• _Exercise_
Exclude the pictures, then repeat the remaining data exactly.

Excerpted data START

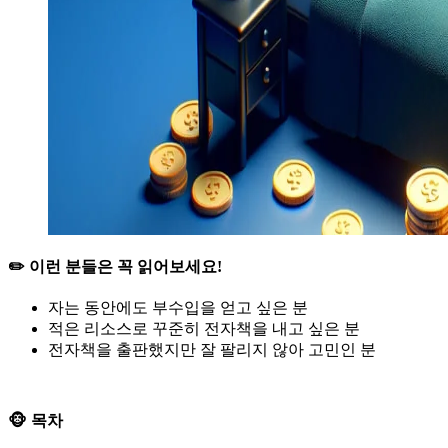
✏️ 이런 분들은 꼭 읽어보세요!
자는 동안에도 부수입을 얻고 싶은 분
적은 리소스로 꾸준히 전자책을 내고 싶은 분
전자책을 출판했지만 잘 팔리지 않아 고민인 분
🐵 목차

Excerpted data END

• _Solved exercise_
✏️ 이런 분들은 꼭 읽어보세요!
자는 동안에도 부수입을 얻고 싶은 분
적은 리소스로 꾸준히 전자책을 내고 싶은 분
전자책을 출판했지만 잘 팔리지 않아 고민인 분
🐵 목차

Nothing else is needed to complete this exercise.